Kepala Biro Kerja Sama dan Hubungan Masyarakat Kemendikbud, Evy Mulyani, mengatakan pihaknya menghargai keputusan Majelis Dikdasmen PP Muhammadiyah dan LP Ma'arif NU untuk mundur dari POP.

" Kemendikbud terus menjalin komunikasi dan koordinasi yang baik dengan seluruh pihak sesuai komitmen bersama bahwa Program Organisasi Penggerak bertujuan meningkatkan kualitas pendidikan Indonesia," ucap Evy.

Evy menerangkan POP merupakan program pemberdayaan komunitas pendidikan Indonesia dari mana sama. Program ini bertujuan meningkatkan kualitas belajar anak-anak Indonesia yang fokus pada fondasi pendidikan yaitu literasi, numerasi, dan karakter.

" Program Organisasi Penggerak merupakan kolaborasi pemerintah dengan komunitas-komunitas pendidikan yang telah berjuang di berbagai pelosok Indonesia. Sebuah perjuangan bersama, gerakan kolaborasi, dan sinergi untuk satu tujuan, anak-anak Indonesia dan kualitas belajar mereka," kata dia.
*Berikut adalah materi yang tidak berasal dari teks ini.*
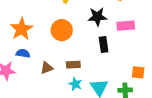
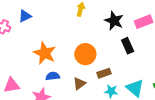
black star: (97, 17) -> (114, 21), turned -30
orange circle: (62, 30) -> (85, 54), moved

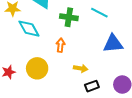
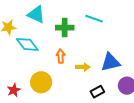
blue triangle: (113, 44) -> (110, 62), moved
yellow arrow: (81, 68) -> (83, 67), moved

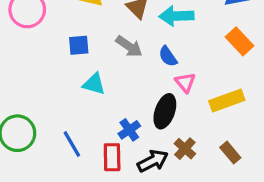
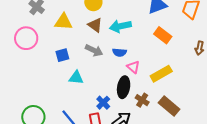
blue semicircle: (168, 56) -> (119, 52), turned -40
brown cross: (185, 149) -> (142, 100), moved
brown rectangle: (230, 153) -> (169, 106), size x1.5

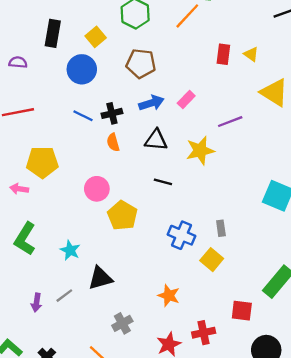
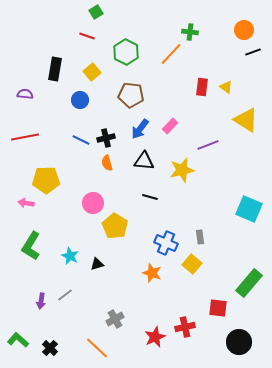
blue circle: (82, 69) -> (80, 100), size x0.7
blue arrow: (151, 103) -> (140, 129), turned 145
black triangle: (100, 278) -> (97, 264), moved, size x0.6
orange star: (169, 296) -> (152, 273), moved

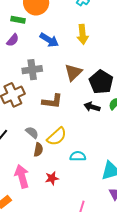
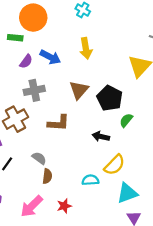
purple semicircle: (13, 40) -> (26, 61), moved
black arrow: (92, 107) -> (101, 136), moved
yellow semicircle: (57, 136) -> (115, 165), moved
pink arrow: (22, 176) -> (32, 206), turned -115

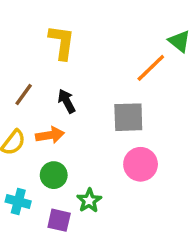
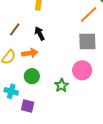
gray square: (128, 117) -> (87, 41), moved
green star: (89, 201) -> (61, 85), moved
purple square: (59, 220) -> (28, 106), moved

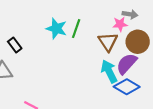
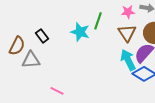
pink star: (120, 24) -> (128, 12), moved
cyan star: (56, 29) -> (80, 32), moved

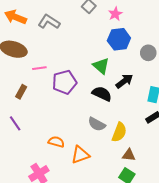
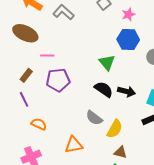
black arrow: (124, 81) -> (127, 91), moved, turned 42
purple pentagon: (65, 82) -> (58, 80), moved
purple line: (15, 123) -> (24, 99), moved
orange semicircle: (56, 142) -> (39, 124), moved

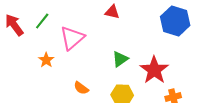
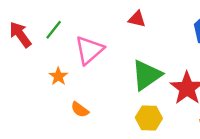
green triangle: (120, 59) -> (147, 75), size x1.6
orange semicircle: (81, 88) -> (80, 110), moved

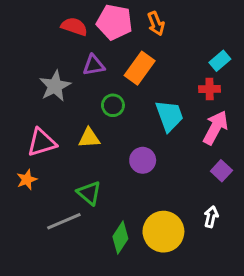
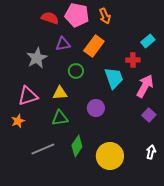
red cross: (210, 89) -> (133, 60), moved
green triangle: (89, 193) -> (60, 118), moved, turned -48
white arrow: (211, 217) -> (151, 152), moved
green diamond: (120, 238) -> (77, 146), moved

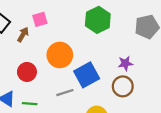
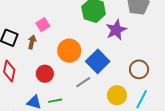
purple star: (125, 63) -> (116, 30), moved, size x1.5
brown circle: (123, 86) -> (139, 69), moved

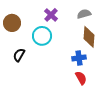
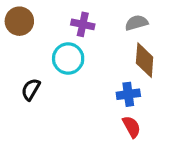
purple cross: (51, 15) -> (83, 24), turned -32
brown circle: (12, 23) -> (19, 21), moved

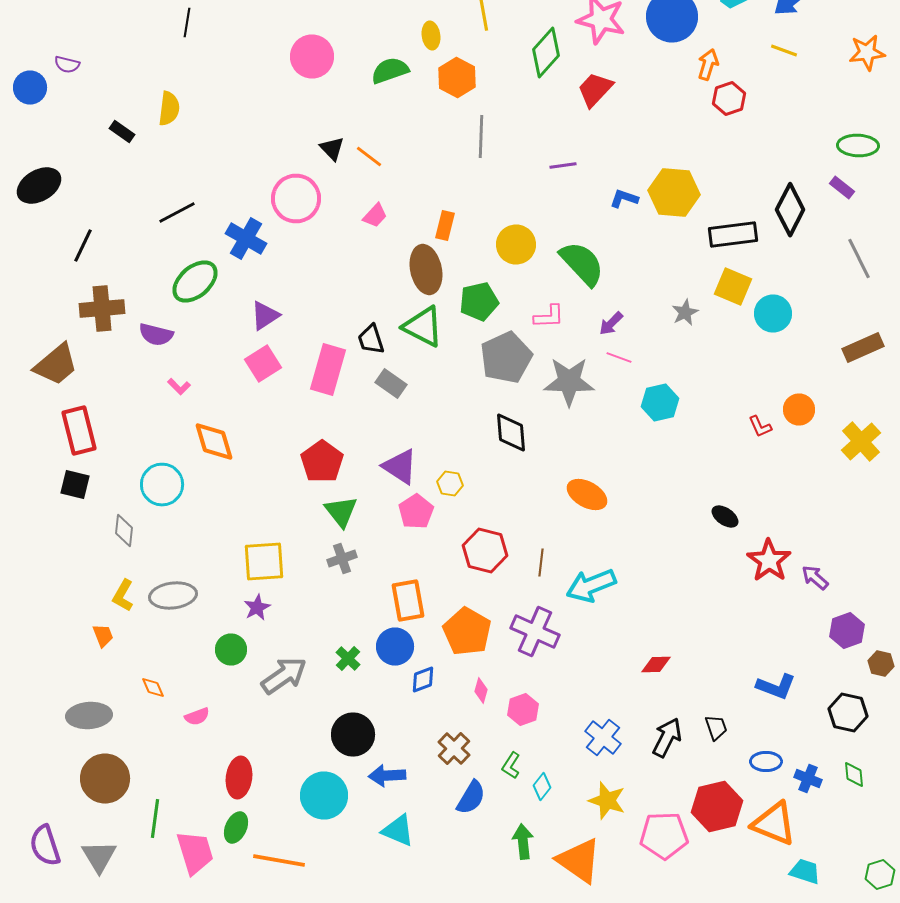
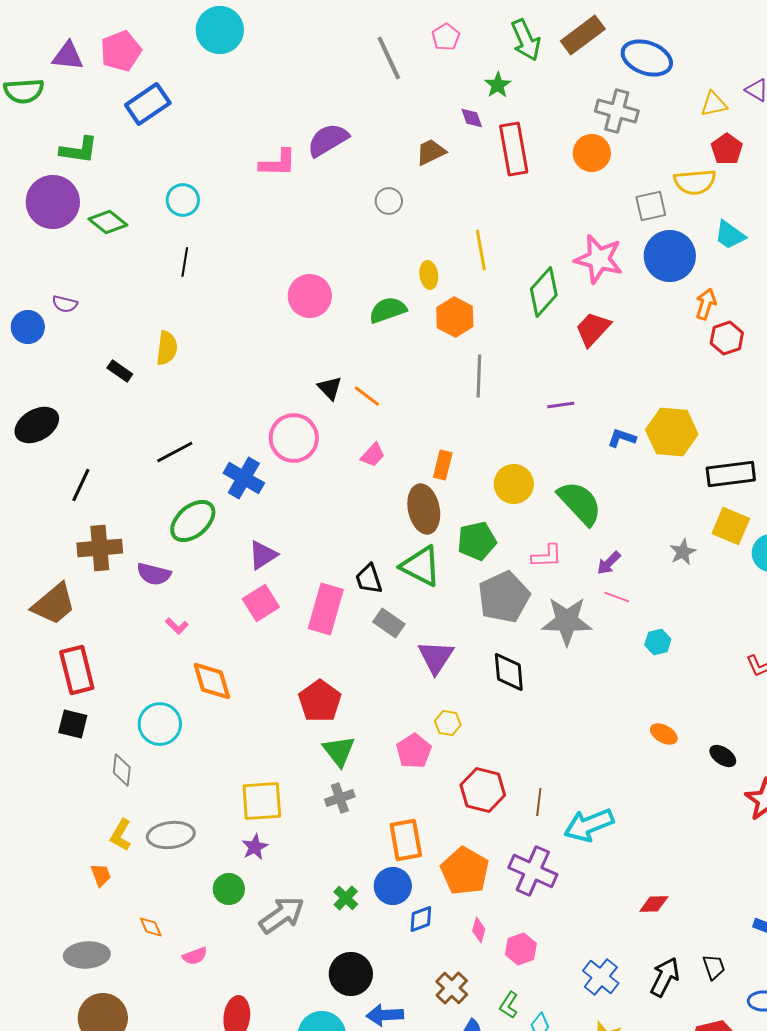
cyan hexagon: (660, 402) -> (658, 642), size x0.7
purple triangle: (400, 466) -> (436, 657), moved, turned 30
orange ellipse: (587, 494) -> (664, 734), moved, size x0.7

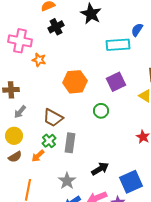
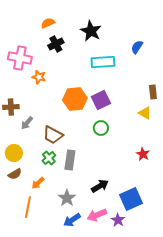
cyan rectangle: (118, 45) -> (103, 62), moved
purple square: (116, 82) -> (101, 100), moved
gray arrow: (20, 112) -> (27, 123), moved
orange arrow: (38, 156) -> (38, 183), moved

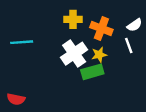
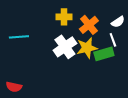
orange cross: (101, 28) -> (89, 25), turned 30
yellow star: (99, 55) -> (87, 48), size x1.5
green rectangle: (92, 72) -> (104, 54), moved

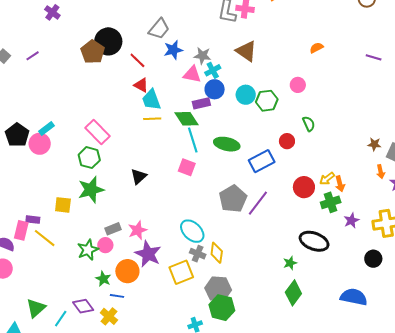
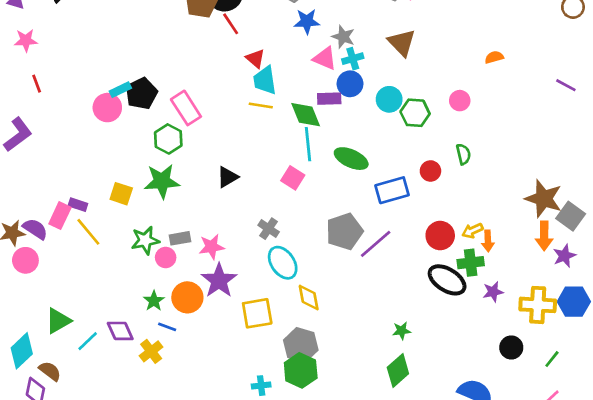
red line: (137, 60) -> (231, 24), moved
black pentagon: (17, 135) -> (141, 93), moved
brown star: (374, 144) -> (544, 199), size x2.0
orange arrow: (381, 172) -> (544, 236), size x1.5
black ellipse: (314, 241) -> (447, 280), moved
green star: (88, 250) -> (145, 240), moved
yellow diamond: (217, 253) -> (309, 297), turned -30
gray cross: (198, 254) -> (269, 229), moved

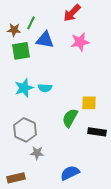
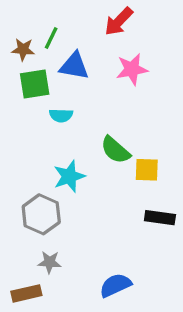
cyan star: (24, 88) -> (69, 176), moved
cyan semicircle: (45, 88) -> (61, 115), moved
green semicircle: (70, 118) -> (115, 150), moved, turned -78
gray star: (37, 153) -> (49, 262), moved

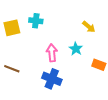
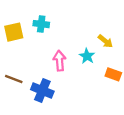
yellow arrow: (89, 27) -> (105, 41), moved
blue cross: (52, 79) -> (42, 90), moved

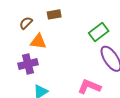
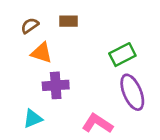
purple cross: (28, 64) -> (56, 85), moved

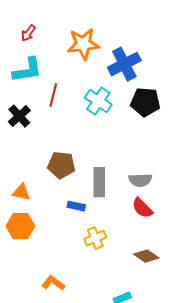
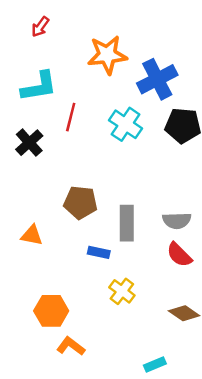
red arrow: (28, 33) -> (40, 27), moved
orange hexagon: (20, 226) -> (51, 311), moved
yellow cross: (95, 238) -> (122, 291), turned -30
Evy melanjutkan POP dilaksanakan dengan prinsip transparansi, akuntabilitas, dan independensi yang fokus kepada substansi proposal organisasi masyarakat. Evaluasi dilakukan oleh lembaga independen, bukan dari Kemendikbud.

" Evaluasi dilakukan lembaga independen, yakni SMERU Research Institute menggunakan metode evaluasi double blind review dengan kriteria yang sama untuk menjaga netralitas dan independensi, Kemendikbud tidak intervensi terhadap hasil tim evaluator demi memastikan prinsip imparsialitas," terang Evy.